I am trying to write a little program that will load in a file, compare each line with a specific array of words, and if that line has any of those words in it then I want to "print" that line out to a file.
My current code is:
int main()
{
string wordsToFind[13] =
{"MS SQL", "MySQL", "Virus", "spoof", "VNC", "Terminal", "imesh", "squid",
"SSH", "tivo", "udp idk", "Web access request dropped", "bounce"};
string firewallLogString = "";
ifstream firewallLog("C:\\firewalllogreview\\logfile.txt");
ofstream condensedFirewallLog("C:\\firewalllogreview\\firewallLog.txt");
if(firewallLog.fail())
{
cout << "The file does not exist. Please put the file at C:\\firewalllogreview and run this program again." << endl;
system("PAUSE");
return 0;
}
while(!firewallLog.eof())
{
getline(firewallLog, firewallLogString);
for(int i = 0; i < 13; i++)
{
if(firewallLogString == wordsToFind[i])
{
firewallLogString = firewallLogString + '\n';
condensedFirewallLog << firewallLogString;
cout << firewallLogString;
}
}
}
condensedFirewallLog.close();
firewallLog.close();
}
When I run the program it will compare the string, and if it matches it will only print out the specific word instead of the string. Any help would be much appreciated.

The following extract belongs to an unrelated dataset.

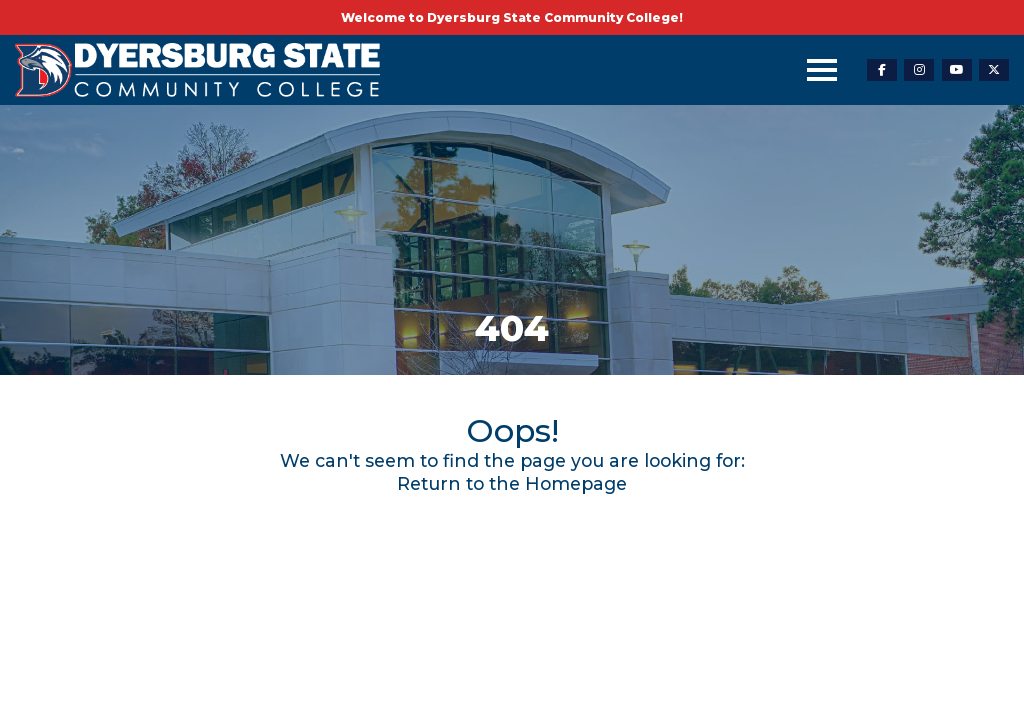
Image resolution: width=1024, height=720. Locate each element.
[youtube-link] (957, 70)
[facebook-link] (882, 70)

If I understand your problem correctly, you want to check if the line contains one of the word and print it if it does.
Right now what you are doing is this:
if(firewallLogString == wordsToFind[i])
Which checks if the string exactly matches the word. So, if the string contains one of the word but has other words in it, the test will fail.
Instead, check if the word is part of the string, like this:
if(firewallLogString.find(wordsToFind[i]) != string::npos)
There is something wrong in your code.
in this line
getline(firewallLog, firewallLogString);
you are reading a line, not a word, but then later you are comparing the whole line with a word from your array. Your IF shall not work actually.
Instead you need to use strstr method, to lookup for any word in your firewallLogString and if it finds you do the rest of your code.
Use std::string's find method to find the occurrence of your pattern words.